IQSS / dataverse

Open source research data repository software
http://dataverse.org
Other
878 stars 489 forks source link

XML declaration missing from OAI when using oai_ddi #10329

Closed plesubc closed 7 months ago

plesubc commented 8 months ago

XML declarations missing from metadataPrefix=oai_ddi records.

What steps does it take to reproduce the issue?

An OAI harvest on a record using oai_ddi.
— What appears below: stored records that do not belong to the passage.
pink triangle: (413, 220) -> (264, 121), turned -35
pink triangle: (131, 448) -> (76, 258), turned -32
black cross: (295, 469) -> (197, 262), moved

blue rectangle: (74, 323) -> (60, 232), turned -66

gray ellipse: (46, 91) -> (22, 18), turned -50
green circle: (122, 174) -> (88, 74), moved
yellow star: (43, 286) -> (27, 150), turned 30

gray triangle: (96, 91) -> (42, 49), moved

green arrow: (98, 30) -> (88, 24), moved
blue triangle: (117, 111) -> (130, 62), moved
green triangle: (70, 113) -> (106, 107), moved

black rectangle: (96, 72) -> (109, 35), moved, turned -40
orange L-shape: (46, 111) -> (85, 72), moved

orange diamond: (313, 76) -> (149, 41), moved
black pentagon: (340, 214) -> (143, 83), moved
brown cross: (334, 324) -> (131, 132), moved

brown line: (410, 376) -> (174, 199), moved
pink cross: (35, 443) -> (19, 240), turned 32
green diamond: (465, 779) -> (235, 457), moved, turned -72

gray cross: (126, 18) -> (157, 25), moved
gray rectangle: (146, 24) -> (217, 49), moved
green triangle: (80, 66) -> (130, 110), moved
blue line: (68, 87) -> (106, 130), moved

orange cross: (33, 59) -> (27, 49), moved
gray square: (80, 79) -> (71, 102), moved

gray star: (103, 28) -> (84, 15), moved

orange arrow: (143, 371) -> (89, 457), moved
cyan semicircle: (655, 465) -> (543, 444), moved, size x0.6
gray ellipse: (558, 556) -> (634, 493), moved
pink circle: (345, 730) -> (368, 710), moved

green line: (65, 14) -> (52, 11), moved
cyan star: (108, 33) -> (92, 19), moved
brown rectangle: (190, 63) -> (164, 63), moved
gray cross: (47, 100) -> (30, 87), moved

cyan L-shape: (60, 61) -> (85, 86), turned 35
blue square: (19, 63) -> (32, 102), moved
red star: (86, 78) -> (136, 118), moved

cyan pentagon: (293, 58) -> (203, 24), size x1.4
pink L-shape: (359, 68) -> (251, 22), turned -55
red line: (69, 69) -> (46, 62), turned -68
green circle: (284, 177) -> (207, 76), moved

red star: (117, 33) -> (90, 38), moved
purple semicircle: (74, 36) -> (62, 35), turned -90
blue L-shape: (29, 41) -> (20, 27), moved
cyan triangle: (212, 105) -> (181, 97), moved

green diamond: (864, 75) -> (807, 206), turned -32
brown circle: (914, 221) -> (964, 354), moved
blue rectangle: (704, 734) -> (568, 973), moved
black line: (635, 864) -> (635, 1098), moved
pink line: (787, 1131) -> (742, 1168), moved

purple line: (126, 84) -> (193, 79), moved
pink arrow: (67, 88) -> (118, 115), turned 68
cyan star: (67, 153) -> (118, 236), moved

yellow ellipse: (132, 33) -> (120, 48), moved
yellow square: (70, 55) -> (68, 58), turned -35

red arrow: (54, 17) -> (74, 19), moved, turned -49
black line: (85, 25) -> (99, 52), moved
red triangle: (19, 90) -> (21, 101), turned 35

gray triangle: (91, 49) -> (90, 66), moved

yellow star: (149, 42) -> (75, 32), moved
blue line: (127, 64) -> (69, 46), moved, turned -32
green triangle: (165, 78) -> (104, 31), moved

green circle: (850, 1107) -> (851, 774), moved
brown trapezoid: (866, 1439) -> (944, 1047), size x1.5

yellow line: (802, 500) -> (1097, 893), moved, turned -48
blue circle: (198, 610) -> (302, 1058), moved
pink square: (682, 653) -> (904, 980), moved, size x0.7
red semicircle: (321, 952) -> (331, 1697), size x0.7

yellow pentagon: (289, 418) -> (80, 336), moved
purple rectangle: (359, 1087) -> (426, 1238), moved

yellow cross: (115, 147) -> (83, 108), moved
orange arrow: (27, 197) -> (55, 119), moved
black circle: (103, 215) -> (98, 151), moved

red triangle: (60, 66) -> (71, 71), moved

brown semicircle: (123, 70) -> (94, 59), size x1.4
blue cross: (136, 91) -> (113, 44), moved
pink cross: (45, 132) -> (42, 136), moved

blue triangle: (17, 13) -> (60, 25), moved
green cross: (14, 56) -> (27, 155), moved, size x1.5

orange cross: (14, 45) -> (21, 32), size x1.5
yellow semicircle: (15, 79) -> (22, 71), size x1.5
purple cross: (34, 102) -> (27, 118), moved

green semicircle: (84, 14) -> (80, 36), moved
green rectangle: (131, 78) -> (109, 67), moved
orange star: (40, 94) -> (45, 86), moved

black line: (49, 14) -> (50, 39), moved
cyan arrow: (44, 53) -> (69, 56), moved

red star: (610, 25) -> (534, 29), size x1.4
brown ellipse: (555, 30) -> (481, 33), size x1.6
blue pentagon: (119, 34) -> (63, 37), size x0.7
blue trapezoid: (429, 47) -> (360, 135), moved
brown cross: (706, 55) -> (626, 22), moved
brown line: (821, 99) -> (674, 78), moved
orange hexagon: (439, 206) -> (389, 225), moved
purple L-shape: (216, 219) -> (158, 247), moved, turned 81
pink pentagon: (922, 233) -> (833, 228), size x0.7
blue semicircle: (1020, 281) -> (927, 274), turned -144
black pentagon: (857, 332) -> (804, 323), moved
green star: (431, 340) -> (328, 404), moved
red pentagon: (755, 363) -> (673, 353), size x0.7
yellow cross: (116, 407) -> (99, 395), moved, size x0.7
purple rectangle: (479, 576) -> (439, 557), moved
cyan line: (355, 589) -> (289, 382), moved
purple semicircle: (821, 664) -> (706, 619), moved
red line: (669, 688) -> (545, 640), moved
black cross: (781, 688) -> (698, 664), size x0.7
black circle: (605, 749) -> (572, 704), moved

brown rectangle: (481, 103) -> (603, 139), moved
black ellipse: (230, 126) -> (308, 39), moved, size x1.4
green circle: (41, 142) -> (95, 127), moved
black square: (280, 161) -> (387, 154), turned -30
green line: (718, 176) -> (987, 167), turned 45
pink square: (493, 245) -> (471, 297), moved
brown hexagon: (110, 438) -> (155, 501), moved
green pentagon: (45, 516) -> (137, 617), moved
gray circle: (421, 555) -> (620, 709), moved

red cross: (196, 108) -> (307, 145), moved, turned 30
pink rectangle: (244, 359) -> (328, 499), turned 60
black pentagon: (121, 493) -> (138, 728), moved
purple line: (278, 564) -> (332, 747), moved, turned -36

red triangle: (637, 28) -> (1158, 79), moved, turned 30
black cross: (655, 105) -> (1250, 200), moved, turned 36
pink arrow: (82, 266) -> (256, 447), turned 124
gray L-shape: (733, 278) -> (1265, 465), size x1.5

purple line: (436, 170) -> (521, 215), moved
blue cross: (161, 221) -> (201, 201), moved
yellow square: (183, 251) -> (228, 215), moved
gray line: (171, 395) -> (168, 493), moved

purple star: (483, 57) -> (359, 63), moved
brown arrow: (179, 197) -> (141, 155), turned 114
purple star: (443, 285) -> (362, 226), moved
Generic example: https://[DV_URL]/oai?verb=GetRecord&metadataPrefix=oai_ddi&identifier=doi:10.5683/SUM/IDENT

On OAI harvest as above.

On every occurence.

Record is missing mandatory xml declaration as in the OAI spec section 3.2.1 as per https://www.openarchives.org/OAI/openarchivesprotocol.html

Because of this, records may cause an error XML Parsing Error: not well-formed when encountering non-ASCII characters, causing problems with OAI harvest.

This would (presumably) affect all records which contain characters outside of ISO-8859-1

XML was expected to be generated without error (notably the DDI export found in the API and Dataverse GUI contains an XML declaration).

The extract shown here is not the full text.